Saved entries:
=== Section Start ===

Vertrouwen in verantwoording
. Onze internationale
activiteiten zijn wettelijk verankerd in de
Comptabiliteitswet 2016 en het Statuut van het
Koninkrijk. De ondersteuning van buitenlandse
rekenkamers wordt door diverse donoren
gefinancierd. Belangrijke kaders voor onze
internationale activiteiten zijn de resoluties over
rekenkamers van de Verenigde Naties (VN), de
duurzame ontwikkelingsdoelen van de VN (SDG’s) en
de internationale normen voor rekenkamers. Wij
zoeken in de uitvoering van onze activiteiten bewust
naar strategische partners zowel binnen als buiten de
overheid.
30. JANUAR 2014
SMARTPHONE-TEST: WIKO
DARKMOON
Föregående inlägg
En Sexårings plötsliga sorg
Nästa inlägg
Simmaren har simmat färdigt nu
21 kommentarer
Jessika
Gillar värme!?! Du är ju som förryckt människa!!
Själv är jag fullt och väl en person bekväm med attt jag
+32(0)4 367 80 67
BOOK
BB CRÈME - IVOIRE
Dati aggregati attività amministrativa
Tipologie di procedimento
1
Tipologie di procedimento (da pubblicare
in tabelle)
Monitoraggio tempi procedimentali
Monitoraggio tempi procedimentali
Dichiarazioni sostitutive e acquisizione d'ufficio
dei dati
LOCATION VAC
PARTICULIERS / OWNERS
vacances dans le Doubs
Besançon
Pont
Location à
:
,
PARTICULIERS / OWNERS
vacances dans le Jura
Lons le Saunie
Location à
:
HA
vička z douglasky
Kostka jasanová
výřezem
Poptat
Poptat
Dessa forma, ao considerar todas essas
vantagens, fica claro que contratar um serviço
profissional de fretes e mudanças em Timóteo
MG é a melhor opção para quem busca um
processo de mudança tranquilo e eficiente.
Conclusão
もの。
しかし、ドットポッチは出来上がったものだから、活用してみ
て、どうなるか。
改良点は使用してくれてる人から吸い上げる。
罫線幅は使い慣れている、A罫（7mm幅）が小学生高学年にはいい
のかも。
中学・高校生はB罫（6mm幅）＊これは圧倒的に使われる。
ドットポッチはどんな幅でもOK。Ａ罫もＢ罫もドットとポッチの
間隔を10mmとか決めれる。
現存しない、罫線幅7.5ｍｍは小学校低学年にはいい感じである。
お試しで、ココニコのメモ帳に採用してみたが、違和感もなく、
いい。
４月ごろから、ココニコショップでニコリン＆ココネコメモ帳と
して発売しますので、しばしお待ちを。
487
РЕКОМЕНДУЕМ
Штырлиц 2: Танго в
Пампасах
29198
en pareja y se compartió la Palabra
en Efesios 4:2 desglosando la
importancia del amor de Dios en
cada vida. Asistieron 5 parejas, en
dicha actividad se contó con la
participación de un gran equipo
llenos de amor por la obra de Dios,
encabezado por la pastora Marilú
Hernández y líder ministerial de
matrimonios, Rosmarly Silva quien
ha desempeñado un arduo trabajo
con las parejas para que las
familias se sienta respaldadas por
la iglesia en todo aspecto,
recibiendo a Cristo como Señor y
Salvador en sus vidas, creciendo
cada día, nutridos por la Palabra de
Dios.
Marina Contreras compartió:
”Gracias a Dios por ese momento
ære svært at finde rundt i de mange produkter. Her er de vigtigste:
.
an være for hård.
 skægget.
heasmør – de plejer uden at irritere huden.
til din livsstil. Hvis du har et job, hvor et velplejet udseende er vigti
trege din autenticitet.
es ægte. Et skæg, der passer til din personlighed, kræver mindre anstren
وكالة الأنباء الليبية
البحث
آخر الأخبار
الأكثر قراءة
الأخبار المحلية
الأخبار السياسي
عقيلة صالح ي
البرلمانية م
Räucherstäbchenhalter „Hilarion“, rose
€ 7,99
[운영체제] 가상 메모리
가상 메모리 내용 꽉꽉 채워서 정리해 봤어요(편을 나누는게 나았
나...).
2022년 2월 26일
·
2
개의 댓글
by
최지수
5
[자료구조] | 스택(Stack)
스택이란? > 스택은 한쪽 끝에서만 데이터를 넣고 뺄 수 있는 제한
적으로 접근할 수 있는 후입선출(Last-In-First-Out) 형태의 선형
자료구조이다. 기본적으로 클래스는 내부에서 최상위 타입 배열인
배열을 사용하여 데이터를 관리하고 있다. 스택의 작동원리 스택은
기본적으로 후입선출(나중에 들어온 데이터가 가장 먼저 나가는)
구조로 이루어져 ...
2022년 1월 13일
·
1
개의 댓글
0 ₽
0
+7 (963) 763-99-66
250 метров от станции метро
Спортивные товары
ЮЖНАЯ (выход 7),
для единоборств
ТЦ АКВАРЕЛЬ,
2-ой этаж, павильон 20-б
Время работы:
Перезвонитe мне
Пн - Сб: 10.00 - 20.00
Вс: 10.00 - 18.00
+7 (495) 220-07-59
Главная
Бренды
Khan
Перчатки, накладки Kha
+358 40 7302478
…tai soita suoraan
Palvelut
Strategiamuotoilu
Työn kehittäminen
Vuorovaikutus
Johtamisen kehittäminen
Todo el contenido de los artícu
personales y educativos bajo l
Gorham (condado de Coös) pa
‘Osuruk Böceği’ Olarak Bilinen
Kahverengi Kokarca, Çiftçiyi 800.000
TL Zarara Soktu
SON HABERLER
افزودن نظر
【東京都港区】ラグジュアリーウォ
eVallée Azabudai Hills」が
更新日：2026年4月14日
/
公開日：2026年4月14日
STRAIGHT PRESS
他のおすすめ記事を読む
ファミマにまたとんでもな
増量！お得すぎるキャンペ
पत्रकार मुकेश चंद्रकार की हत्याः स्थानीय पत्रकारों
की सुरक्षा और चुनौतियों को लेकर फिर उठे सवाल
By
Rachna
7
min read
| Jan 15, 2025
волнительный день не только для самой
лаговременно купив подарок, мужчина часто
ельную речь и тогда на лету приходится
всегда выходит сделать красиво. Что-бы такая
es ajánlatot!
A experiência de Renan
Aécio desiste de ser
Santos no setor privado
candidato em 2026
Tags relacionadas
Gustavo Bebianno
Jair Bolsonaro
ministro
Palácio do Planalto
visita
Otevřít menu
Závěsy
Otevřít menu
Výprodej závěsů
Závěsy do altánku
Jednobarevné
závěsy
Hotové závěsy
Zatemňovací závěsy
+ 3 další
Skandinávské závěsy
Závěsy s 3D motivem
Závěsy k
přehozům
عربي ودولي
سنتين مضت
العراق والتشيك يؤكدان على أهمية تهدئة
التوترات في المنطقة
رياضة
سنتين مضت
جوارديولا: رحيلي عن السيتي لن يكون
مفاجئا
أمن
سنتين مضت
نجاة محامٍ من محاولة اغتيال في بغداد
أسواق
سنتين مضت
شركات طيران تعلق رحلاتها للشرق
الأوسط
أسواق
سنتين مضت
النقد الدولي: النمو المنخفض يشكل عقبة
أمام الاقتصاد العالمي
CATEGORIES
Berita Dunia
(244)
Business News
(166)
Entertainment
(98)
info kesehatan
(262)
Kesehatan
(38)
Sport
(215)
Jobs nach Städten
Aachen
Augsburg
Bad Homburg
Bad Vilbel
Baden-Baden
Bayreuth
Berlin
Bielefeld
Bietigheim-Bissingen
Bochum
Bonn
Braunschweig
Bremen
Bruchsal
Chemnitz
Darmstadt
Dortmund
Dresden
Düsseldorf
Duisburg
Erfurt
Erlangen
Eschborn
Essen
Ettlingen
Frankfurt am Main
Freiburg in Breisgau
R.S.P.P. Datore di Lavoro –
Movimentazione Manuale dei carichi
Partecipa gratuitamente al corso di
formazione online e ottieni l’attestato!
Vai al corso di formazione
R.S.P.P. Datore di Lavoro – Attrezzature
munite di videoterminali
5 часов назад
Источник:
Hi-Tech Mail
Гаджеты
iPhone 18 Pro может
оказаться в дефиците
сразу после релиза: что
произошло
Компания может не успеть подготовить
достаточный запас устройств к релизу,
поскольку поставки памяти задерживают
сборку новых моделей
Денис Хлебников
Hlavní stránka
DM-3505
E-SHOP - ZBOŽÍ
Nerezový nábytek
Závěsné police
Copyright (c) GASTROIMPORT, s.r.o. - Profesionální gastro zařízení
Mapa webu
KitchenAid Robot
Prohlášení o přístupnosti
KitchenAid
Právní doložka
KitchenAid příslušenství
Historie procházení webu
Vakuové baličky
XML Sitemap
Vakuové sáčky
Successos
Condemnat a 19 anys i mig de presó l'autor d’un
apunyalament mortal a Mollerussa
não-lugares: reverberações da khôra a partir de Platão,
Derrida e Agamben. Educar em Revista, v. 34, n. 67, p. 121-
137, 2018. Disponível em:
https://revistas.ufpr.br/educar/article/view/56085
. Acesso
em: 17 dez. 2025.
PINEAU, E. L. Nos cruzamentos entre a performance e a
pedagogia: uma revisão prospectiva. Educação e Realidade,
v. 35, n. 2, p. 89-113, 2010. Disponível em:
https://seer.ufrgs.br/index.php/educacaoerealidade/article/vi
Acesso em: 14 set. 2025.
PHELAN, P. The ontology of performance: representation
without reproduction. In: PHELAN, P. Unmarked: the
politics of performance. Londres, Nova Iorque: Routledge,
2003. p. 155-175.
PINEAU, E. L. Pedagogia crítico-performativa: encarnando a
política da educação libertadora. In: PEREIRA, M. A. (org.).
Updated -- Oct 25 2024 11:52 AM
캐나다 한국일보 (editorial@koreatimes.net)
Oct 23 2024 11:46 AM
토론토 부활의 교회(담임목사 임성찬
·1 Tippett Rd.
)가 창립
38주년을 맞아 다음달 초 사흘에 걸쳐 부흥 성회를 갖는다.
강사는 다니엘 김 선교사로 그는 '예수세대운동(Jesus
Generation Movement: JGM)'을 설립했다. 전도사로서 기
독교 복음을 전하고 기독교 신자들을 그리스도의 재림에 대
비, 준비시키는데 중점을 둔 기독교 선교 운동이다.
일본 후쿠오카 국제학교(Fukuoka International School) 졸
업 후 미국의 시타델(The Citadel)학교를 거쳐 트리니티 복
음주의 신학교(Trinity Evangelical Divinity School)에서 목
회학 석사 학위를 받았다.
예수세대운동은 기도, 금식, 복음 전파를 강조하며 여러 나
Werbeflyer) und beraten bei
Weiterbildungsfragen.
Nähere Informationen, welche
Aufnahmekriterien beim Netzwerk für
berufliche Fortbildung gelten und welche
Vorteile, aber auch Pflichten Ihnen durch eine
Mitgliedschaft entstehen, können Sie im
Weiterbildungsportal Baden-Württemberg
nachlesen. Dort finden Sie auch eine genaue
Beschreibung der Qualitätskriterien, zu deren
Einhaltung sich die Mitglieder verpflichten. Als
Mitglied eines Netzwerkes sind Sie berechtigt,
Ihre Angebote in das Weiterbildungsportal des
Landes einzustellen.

=== Section End ===

* **EXERCISE DESCRIPTION**: The word "PINEAU" may appear in several lines of the data; copy every line where it does.

* **EXERCISE RESPONSE**:
PINEAU, E. L. Nos cruzamentos entre a performance e a
PINEAU, E. L. Pedagogia crítico-performativa: encarnando a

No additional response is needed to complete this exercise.